The spam industry is the only segment of the tech world to really take text generation seriously. Spammers have been using techniques like text spinning to trick both humans and AI filters for more than a decade. As technology improves, spam will get better. Any advances in text generation will probably be employed by spammers first.
A few years ago, Amazon had a problem with machine-generated reference books of poor quality. These reference books would be produced based on search queries, which were fed into Wikipedia and the resulting pages combined, initially into a print-on-demand book but later into ebooks. It’s a little unclear to me how Amazon fixed this problem, but it doesn’t seem to be such a big deal anymore.
However, this is not the only con in Amazon’s ebook ecosystem. Today, the big money is in creating hyper-targeted erotica[1, 2, 3]. Consumers of erotic fiction often don’t care very much about prose quality, or are prevented by fear of social stigma from being vocal in their criticism of poor-quality prose in erotica. Erotic fiction is extremely popular, and hyper-specific subgenres have their own categories on Amazon, which means that it’s fairly easy to get to bestseller status in a single category (and thus have a boost in sales resulting from a listing on bestseller pages).
Again, text generation is a very good fit for erotica. It is easy to generate arbitrary amounts of poor-quality erotica. Erotica is either effective or comical: even bad erotica is good. While existing cons for Amazon erotica ebooks often involve taking public domain erotica and publishing it with a few easily automated changes, there’s no reason that brand new erotic fiction couldn’t be generated in various categories at the kind of rate that only machines can keep up with.
Partly because of the hype behind Slack and Siri, conversational UIs have become trendy recently. Those of us of my generation will recall the failure modes of conversational UIs. (Remember SmarterChild?) Understanding how to perform good text generation and take advantage of the Eliza Effect will help future conversational UIs feel less static and more lively.
Determining whether or not forming an emotional attachment to an AI-driven corporate mascot is a good thing is left as an exercise for the reader.
There’s a long history of musicians and authors employing ‘writing machines’ to help produce inspiration from old content. These ‘writing machines’ vary in details, from forms of traditional bibliomancy to dadaist or surrealist writing games to oulipo-style constrained writing to the use of computer programs for scrambling text. Phillip K. Dick used the I Ching to determine the plot of his award-winning novel The Man in the High Castle; William S. Burroughs, Thom Yorke, and David Bowie all used cutups to inspire their work (going so far as to sometimes use the text produced by cutups directly); Doctor Seuss’s unique style was largely determined by heavy constraints on his vocabulary.
Text generation technology presents a new set of ‘writing machines’ for authors, poets, and musicians to collaborate with and build upon.
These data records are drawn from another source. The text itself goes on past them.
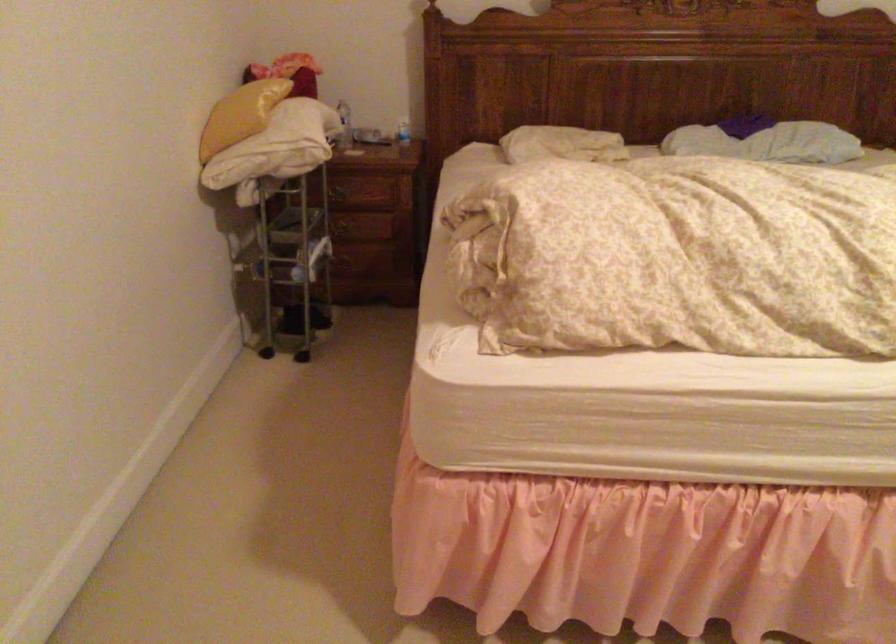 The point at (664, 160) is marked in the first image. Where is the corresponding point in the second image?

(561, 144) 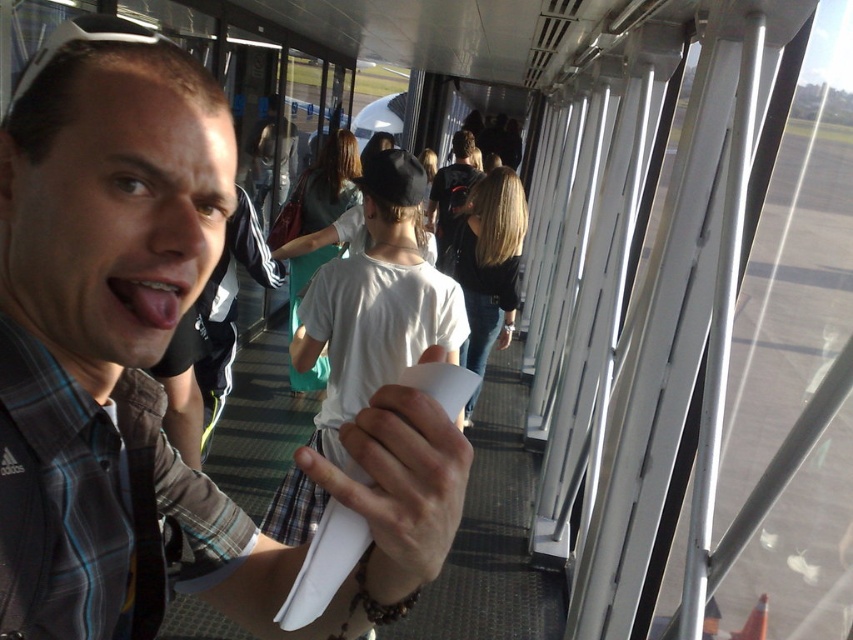 You are standing in the airport jet bridge and see the man with the white matte shirt at center. Where exactly is he located in the jet bridge?

The white matte shirt at center is located at point (376, 301) in the jet bridge.

You are standing in the airport jet bridge and see the man with the plaid shirt and sunglasses on top of his head. There is a point at coordinates (376, 301). Can you tell me what object this point is located on?

The point at coordinates (376, 301) is located on the white matte shirt at center.

You are an airport staff member standing at the entrance of the jet bridge. You notice two items at the center of the scene. Which item is closer to the left side of the jet bridge? The two items are the white matte shirt at center and the white paper at center.

The white matte shirt at center is to the left of the white paper at center, so the white matte shirt at center is closer to the left side of the jet bridge. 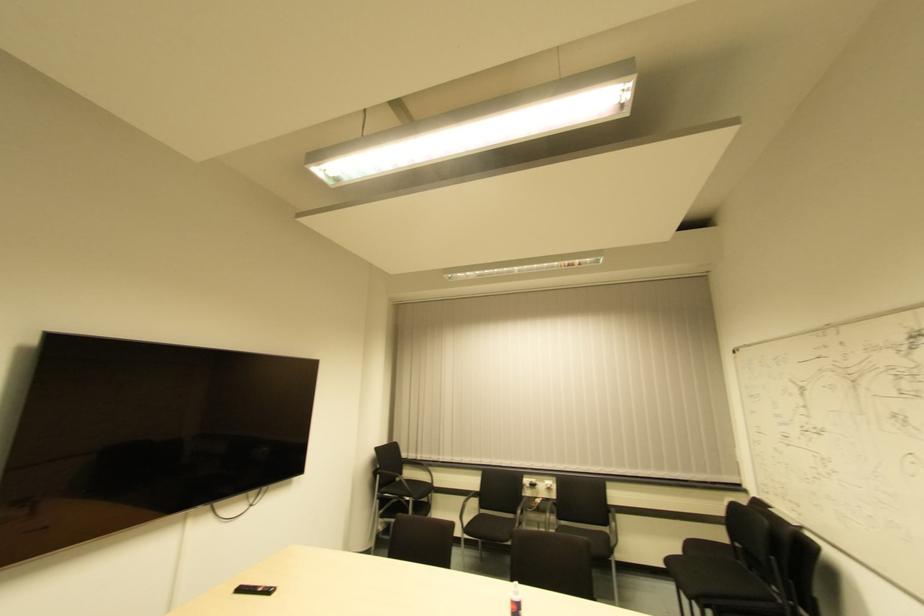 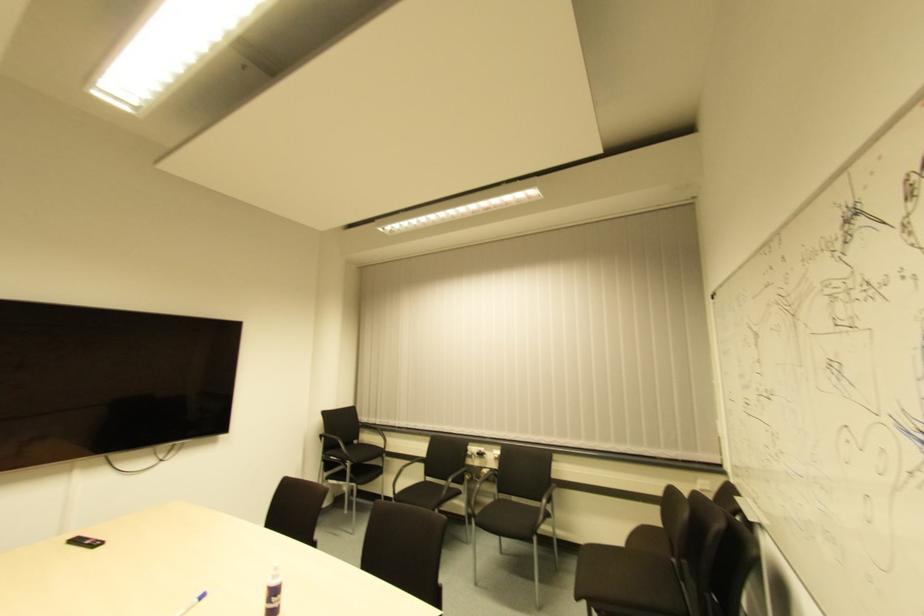 The point at (x=523, y=479) is marked in the first image. Where is the corresponding point in the second image?

(468, 447) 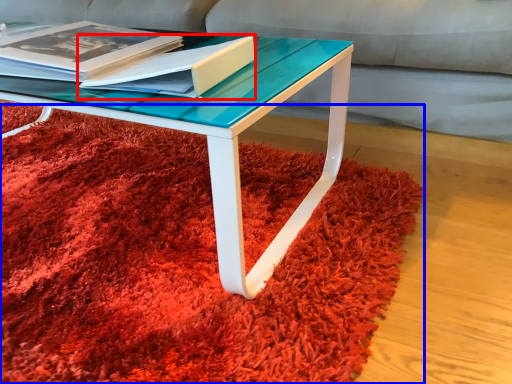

The difference is that, where previous mechanisms primarily created stylistic affectations or merely inspired narrative tangents, more recent text generation technologies are capable of producing a variety of engaging and interesting narratives by themselves.
Outside of the more traditional forms, pure text generation has come into its own in the form of text generator driven twitter bots. A variety of pitch bots use simple templates to produce amusing and evocative ‘pitches’ by combining familiar forms with mismatched corpora. Bots exist that automatically generate biting satire of overused, shallow, or damaging trends.